In 1973, the United States and other western countries were shocked by the Arab oil embargo. Lines formed at gasoline pumps; fuel stations ran out of supply; prices skyrocketed; and the nation realized its vulnerability to decisions made by leaders of countries half a world away.
In response, the U.S. Strategic Petroleum Reserve (SPR), which was signed into law by President Gerald Ford in 1975, has become the nation’s primary tool of energy policy. Following its first major use during the Persian Gulf War of 1991, officials and policy makers at the highest levels increasingly turned to the SPR to stave off shortages and mitigate rising energy prices.

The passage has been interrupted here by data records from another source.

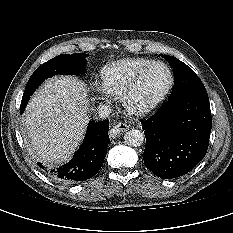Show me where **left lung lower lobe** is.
<instances>
[{"label":"left lung lower lobe","mask_w":233,"mask_h":233,"mask_svg":"<svg viewBox=\"0 0 233 233\" xmlns=\"http://www.w3.org/2000/svg\"><path fill=\"white\" fill-rule=\"evenodd\" d=\"M212 127L207 94H185L168 101L142 122L144 164L156 176L172 179L191 171L205 156Z\"/></svg>","instance_id":"0a47b994"}]
</instances>
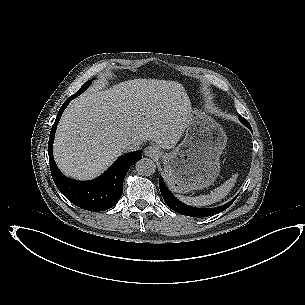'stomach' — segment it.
I'll use <instances>...</instances> for the list:
<instances>
[{"mask_svg":"<svg viewBox=\"0 0 305 305\" xmlns=\"http://www.w3.org/2000/svg\"><path fill=\"white\" fill-rule=\"evenodd\" d=\"M227 135L221 125L199 109H191L181 143L163 155L164 179L171 191L187 193L214 183Z\"/></svg>","mask_w":305,"mask_h":305,"instance_id":"stomach-1","label":"stomach"}]
</instances>
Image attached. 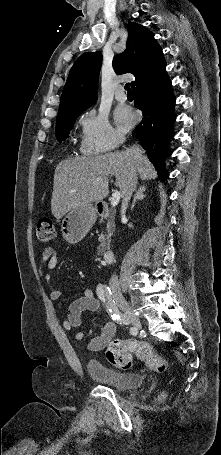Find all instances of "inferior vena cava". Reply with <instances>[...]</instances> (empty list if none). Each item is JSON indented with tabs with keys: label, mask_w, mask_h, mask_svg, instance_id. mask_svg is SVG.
Returning <instances> with one entry per match:
<instances>
[{
	"label": "inferior vena cava",
	"mask_w": 221,
	"mask_h": 455,
	"mask_svg": "<svg viewBox=\"0 0 221 455\" xmlns=\"http://www.w3.org/2000/svg\"><path fill=\"white\" fill-rule=\"evenodd\" d=\"M125 140L124 137H120V142H123ZM137 175L136 174H133L129 180H128V184L126 186V189L123 193V200H122V213L125 212L127 206H128V203L130 201V198L132 196V193L133 191L135 190L136 188V184H137ZM110 286L111 287H115V288H119V281H118V277L116 275H112L111 279H110Z\"/></svg>",
	"instance_id": "inferior-vena-cava-1"
}]
</instances>
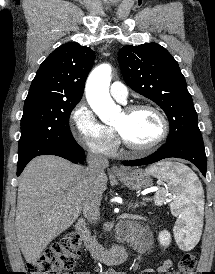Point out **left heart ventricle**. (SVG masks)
<instances>
[{
    "mask_svg": "<svg viewBox=\"0 0 215 274\" xmlns=\"http://www.w3.org/2000/svg\"><path fill=\"white\" fill-rule=\"evenodd\" d=\"M114 126L132 144L146 145L161 133L162 125L158 116L150 110H138L131 114L124 111L114 122Z\"/></svg>",
    "mask_w": 215,
    "mask_h": 274,
    "instance_id": "b2bd125f",
    "label": "left heart ventricle"
}]
</instances>
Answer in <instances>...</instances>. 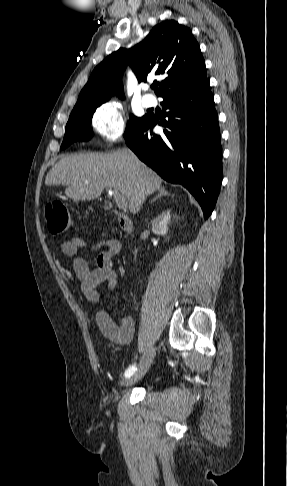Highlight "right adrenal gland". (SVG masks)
<instances>
[{"mask_svg":"<svg viewBox=\"0 0 287 486\" xmlns=\"http://www.w3.org/2000/svg\"><path fill=\"white\" fill-rule=\"evenodd\" d=\"M162 196H170V193L165 189V187H160L158 189V195H156L150 202H155L156 200L160 199Z\"/></svg>","mask_w":287,"mask_h":486,"instance_id":"1","label":"right adrenal gland"}]
</instances>
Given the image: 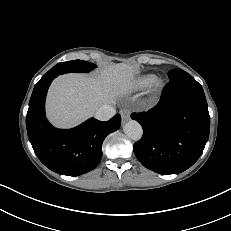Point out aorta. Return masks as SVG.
<instances>
[{"label":"aorta","instance_id":"obj_1","mask_svg":"<svg viewBox=\"0 0 231 231\" xmlns=\"http://www.w3.org/2000/svg\"><path fill=\"white\" fill-rule=\"evenodd\" d=\"M124 133L132 140H139L142 137V126L134 120H130L123 127Z\"/></svg>","mask_w":231,"mask_h":231}]
</instances>
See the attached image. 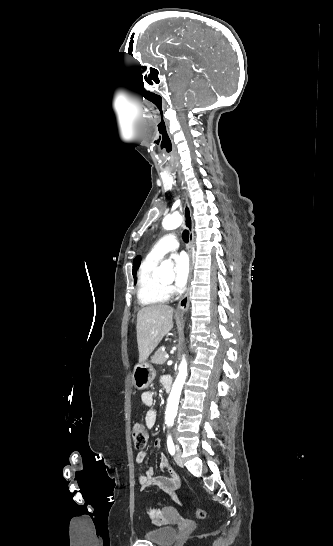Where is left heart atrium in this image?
I'll list each match as a JSON object with an SVG mask.
<instances>
[{"instance_id": "1", "label": "left heart atrium", "mask_w": 333, "mask_h": 546, "mask_svg": "<svg viewBox=\"0 0 333 546\" xmlns=\"http://www.w3.org/2000/svg\"><path fill=\"white\" fill-rule=\"evenodd\" d=\"M173 263L175 268V285L181 288L186 284L189 276L190 263L188 256L185 253L175 254L173 256Z\"/></svg>"}]
</instances>
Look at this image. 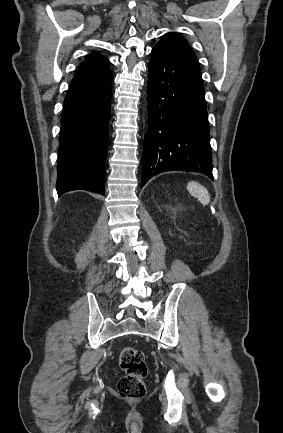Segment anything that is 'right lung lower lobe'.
I'll return each instance as SVG.
<instances>
[{
    "mask_svg": "<svg viewBox=\"0 0 283 433\" xmlns=\"http://www.w3.org/2000/svg\"><path fill=\"white\" fill-rule=\"evenodd\" d=\"M113 75L70 85L59 137L57 192L85 189L104 195Z\"/></svg>",
    "mask_w": 283,
    "mask_h": 433,
    "instance_id": "obj_1",
    "label": "right lung lower lobe"
}]
</instances>
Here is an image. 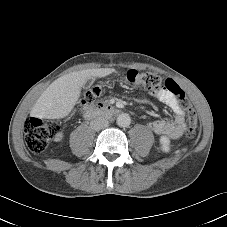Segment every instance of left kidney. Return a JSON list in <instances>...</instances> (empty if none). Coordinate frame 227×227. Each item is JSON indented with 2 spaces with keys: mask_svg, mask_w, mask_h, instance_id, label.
I'll return each mask as SVG.
<instances>
[{
  "mask_svg": "<svg viewBox=\"0 0 227 227\" xmlns=\"http://www.w3.org/2000/svg\"><path fill=\"white\" fill-rule=\"evenodd\" d=\"M160 144L162 146V149L166 152L170 150V139L166 136L160 137Z\"/></svg>",
  "mask_w": 227,
  "mask_h": 227,
  "instance_id": "1",
  "label": "left kidney"
}]
</instances>
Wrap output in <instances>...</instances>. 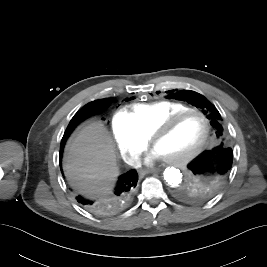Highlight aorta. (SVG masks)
Listing matches in <instances>:
<instances>
[{"instance_id":"1","label":"aorta","mask_w":267,"mask_h":267,"mask_svg":"<svg viewBox=\"0 0 267 267\" xmlns=\"http://www.w3.org/2000/svg\"><path fill=\"white\" fill-rule=\"evenodd\" d=\"M184 173L175 167H167L163 172L164 180L171 187H177L183 179Z\"/></svg>"}]
</instances>
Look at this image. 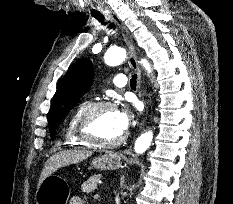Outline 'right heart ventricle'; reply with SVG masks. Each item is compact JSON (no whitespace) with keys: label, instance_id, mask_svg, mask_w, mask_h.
<instances>
[{"label":"right heart ventricle","instance_id":"e07e8e85","mask_svg":"<svg viewBox=\"0 0 233 204\" xmlns=\"http://www.w3.org/2000/svg\"><path fill=\"white\" fill-rule=\"evenodd\" d=\"M87 106L86 103H81L79 104L75 110L71 113L69 116L66 127H65V133H64V138L66 144L72 147L76 146H88L89 144L80 139L76 133V124L79 115L83 111V109Z\"/></svg>","mask_w":233,"mask_h":204}]
</instances>
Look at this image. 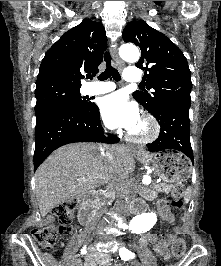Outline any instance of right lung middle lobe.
Masks as SVG:
<instances>
[{
  "label": "right lung middle lobe",
  "mask_w": 221,
  "mask_h": 266,
  "mask_svg": "<svg viewBox=\"0 0 221 266\" xmlns=\"http://www.w3.org/2000/svg\"><path fill=\"white\" fill-rule=\"evenodd\" d=\"M36 121L59 110L84 111L90 106L80 95V88L64 85L36 87Z\"/></svg>",
  "instance_id": "dd1d6c3e"
}]
</instances>
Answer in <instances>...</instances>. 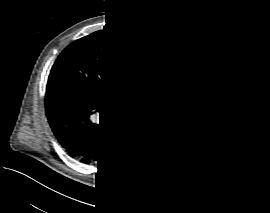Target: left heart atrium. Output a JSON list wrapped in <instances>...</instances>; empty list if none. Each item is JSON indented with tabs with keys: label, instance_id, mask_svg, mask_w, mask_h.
Returning a JSON list of instances; mask_svg holds the SVG:
<instances>
[{
	"label": "left heart atrium",
	"instance_id": "1",
	"mask_svg": "<svg viewBox=\"0 0 270 213\" xmlns=\"http://www.w3.org/2000/svg\"><path fill=\"white\" fill-rule=\"evenodd\" d=\"M150 91H151V89H153V86H150ZM137 90V87H131L130 89H129V94L131 95V94H133V92H135ZM151 94H148V96H147V99H150V96Z\"/></svg>",
	"mask_w": 270,
	"mask_h": 213
}]
</instances>
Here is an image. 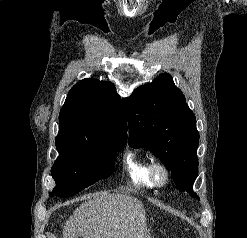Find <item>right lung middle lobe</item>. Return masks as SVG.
<instances>
[{
    "label": "right lung middle lobe",
    "mask_w": 247,
    "mask_h": 238,
    "mask_svg": "<svg viewBox=\"0 0 247 238\" xmlns=\"http://www.w3.org/2000/svg\"><path fill=\"white\" fill-rule=\"evenodd\" d=\"M126 142H96L84 138L56 139L59 156L51 169L56 187L50 196L69 197L113 171L115 157Z\"/></svg>",
    "instance_id": "1"
}]
</instances>
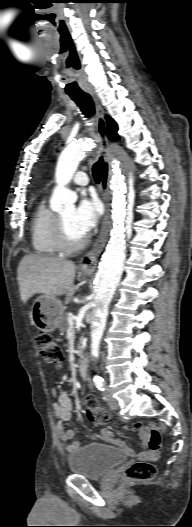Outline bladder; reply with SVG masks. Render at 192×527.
Instances as JSON below:
<instances>
[{
	"mask_svg": "<svg viewBox=\"0 0 192 527\" xmlns=\"http://www.w3.org/2000/svg\"><path fill=\"white\" fill-rule=\"evenodd\" d=\"M126 458L121 449L94 442L74 450L68 457V466L74 475L99 480L121 465Z\"/></svg>",
	"mask_w": 192,
	"mask_h": 527,
	"instance_id": "obj_1",
	"label": "bladder"
}]
</instances>
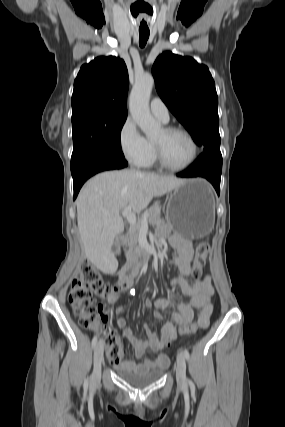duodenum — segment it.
I'll return each mask as SVG.
<instances>
[{"label": "duodenum", "mask_w": 285, "mask_h": 427, "mask_svg": "<svg viewBox=\"0 0 285 427\" xmlns=\"http://www.w3.org/2000/svg\"><path fill=\"white\" fill-rule=\"evenodd\" d=\"M152 253L151 247H142L139 249L128 261V263L122 268L120 272V277L126 281L130 282L133 277H135L138 266L145 262L150 254Z\"/></svg>", "instance_id": "obj_1"}]
</instances>
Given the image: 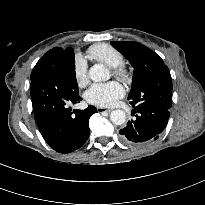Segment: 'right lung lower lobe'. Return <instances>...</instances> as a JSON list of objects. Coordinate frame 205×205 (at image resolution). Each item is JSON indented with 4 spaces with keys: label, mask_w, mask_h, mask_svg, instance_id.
Wrapping results in <instances>:
<instances>
[{
    "label": "right lung lower lobe",
    "mask_w": 205,
    "mask_h": 205,
    "mask_svg": "<svg viewBox=\"0 0 205 205\" xmlns=\"http://www.w3.org/2000/svg\"><path fill=\"white\" fill-rule=\"evenodd\" d=\"M75 56L71 48L60 55L54 65L31 78L30 94L34 117L40 133L57 152L70 153L80 148L89 137V118L97 110H73L68 104L79 103L75 77Z\"/></svg>",
    "instance_id": "1"
}]
</instances>
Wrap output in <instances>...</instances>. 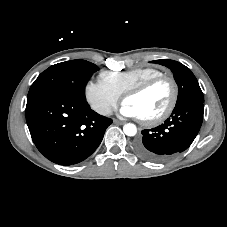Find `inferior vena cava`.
<instances>
[{"instance_id": "obj_1", "label": "inferior vena cava", "mask_w": 227, "mask_h": 227, "mask_svg": "<svg viewBox=\"0 0 227 227\" xmlns=\"http://www.w3.org/2000/svg\"><path fill=\"white\" fill-rule=\"evenodd\" d=\"M100 114L102 115H111L112 109L110 107H104L100 110Z\"/></svg>"}]
</instances>
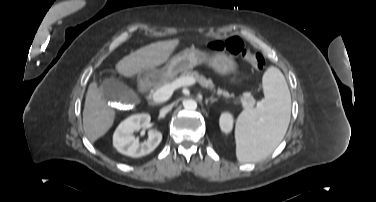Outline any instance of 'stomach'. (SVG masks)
Listing matches in <instances>:
<instances>
[{"mask_svg": "<svg viewBox=\"0 0 376 202\" xmlns=\"http://www.w3.org/2000/svg\"><path fill=\"white\" fill-rule=\"evenodd\" d=\"M203 63H206L208 67L220 75H225L235 66L233 58L224 53L207 54L191 47L173 56L162 69H146L140 72V75L144 78L168 77L173 79L178 74Z\"/></svg>", "mask_w": 376, "mask_h": 202, "instance_id": "obj_1", "label": "stomach"}]
</instances>
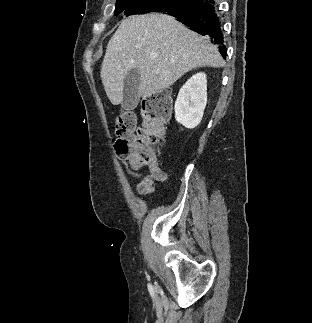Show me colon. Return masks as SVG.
I'll return each mask as SVG.
<instances>
[{"label": "colon", "mask_w": 312, "mask_h": 323, "mask_svg": "<svg viewBox=\"0 0 312 323\" xmlns=\"http://www.w3.org/2000/svg\"><path fill=\"white\" fill-rule=\"evenodd\" d=\"M167 93L158 91L150 98L151 107L143 124L137 125L133 110L119 114L114 123L117 137V158H130L137 167H157L155 148L163 142L167 122L162 105Z\"/></svg>", "instance_id": "obj_1"}]
</instances>
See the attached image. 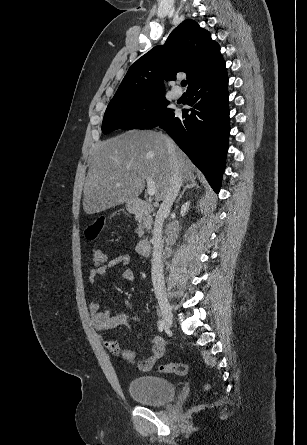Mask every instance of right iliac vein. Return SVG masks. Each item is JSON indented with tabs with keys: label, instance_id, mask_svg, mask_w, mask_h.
<instances>
[{
	"label": "right iliac vein",
	"instance_id": "1",
	"mask_svg": "<svg viewBox=\"0 0 307 445\" xmlns=\"http://www.w3.org/2000/svg\"><path fill=\"white\" fill-rule=\"evenodd\" d=\"M159 306L161 309V313H162L165 325L168 328L171 327L172 322H173L172 307L170 306L169 302L166 299H160Z\"/></svg>",
	"mask_w": 307,
	"mask_h": 445
}]
</instances>
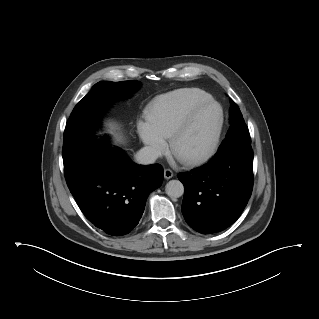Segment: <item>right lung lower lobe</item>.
I'll use <instances>...</instances> for the list:
<instances>
[{"mask_svg":"<svg viewBox=\"0 0 319 319\" xmlns=\"http://www.w3.org/2000/svg\"><path fill=\"white\" fill-rule=\"evenodd\" d=\"M64 172L85 217L111 236L136 227L148 194L163 181L161 165H137L123 151L94 137L64 162Z\"/></svg>","mask_w":319,"mask_h":319,"instance_id":"98d812e1","label":"right lung lower lobe"}]
</instances>
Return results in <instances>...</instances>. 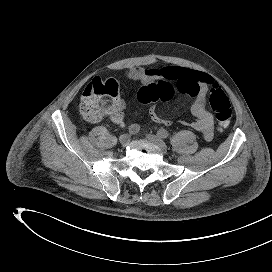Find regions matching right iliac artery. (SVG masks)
Returning a JSON list of instances; mask_svg holds the SVG:
<instances>
[{"mask_svg":"<svg viewBox=\"0 0 272 272\" xmlns=\"http://www.w3.org/2000/svg\"><path fill=\"white\" fill-rule=\"evenodd\" d=\"M139 130H140V126L138 124H132L128 128V131L130 134H137Z\"/></svg>","mask_w":272,"mask_h":272,"instance_id":"1","label":"right iliac artery"}]
</instances>
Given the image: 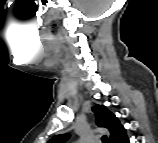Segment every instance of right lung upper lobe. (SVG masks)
Returning a JSON list of instances; mask_svg holds the SVG:
<instances>
[{"instance_id":"cb5924a9","label":"right lung upper lobe","mask_w":158,"mask_h":143,"mask_svg":"<svg viewBox=\"0 0 158 143\" xmlns=\"http://www.w3.org/2000/svg\"><path fill=\"white\" fill-rule=\"evenodd\" d=\"M92 110L96 115V124L110 132V143H121L127 138L125 128L105 106L95 105ZM69 137L68 134L56 135L50 139L49 143H65Z\"/></svg>"}]
</instances>
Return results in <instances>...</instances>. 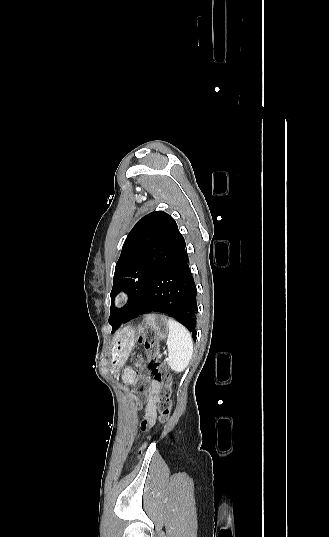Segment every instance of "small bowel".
<instances>
[{
  "label": "small bowel",
  "mask_w": 329,
  "mask_h": 537,
  "mask_svg": "<svg viewBox=\"0 0 329 537\" xmlns=\"http://www.w3.org/2000/svg\"><path fill=\"white\" fill-rule=\"evenodd\" d=\"M123 379L127 383H132L136 379V372L133 368H126L124 371ZM160 383L157 380L151 381V390L149 394V401L146 406V419L149 423L153 422L156 417V402H157V393Z\"/></svg>",
  "instance_id": "small-bowel-1"
}]
</instances>
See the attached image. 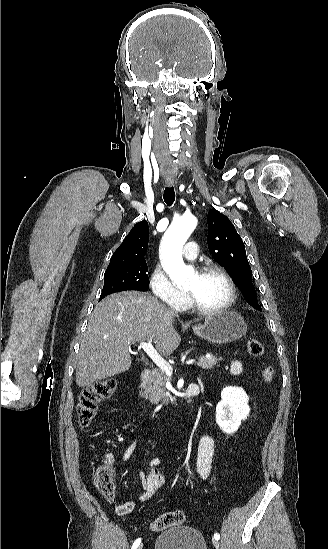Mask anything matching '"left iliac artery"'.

Author and historian Bruce A. Beaubouef examines, for the first time, the interactions that have shaped the development of the SPR. He argues that the SPR has survived because it is a passive regulatory tool that serves to protect energy consumers and petroleum consumption and does not compete with the American oil industry. Indeed, by the late twentieth century, as American import dependency reached new heights, refiners and transporters increasingly relied upon the SPR as a ready resource to help maintain feedstock when supplies were tight or disrupted.
In a time of continued vulnerability, this definitive work will be of interest to those concerned with the history, economy, and politics of the oil and gas industry, as well as to historians and practitioners of oil and energy policy.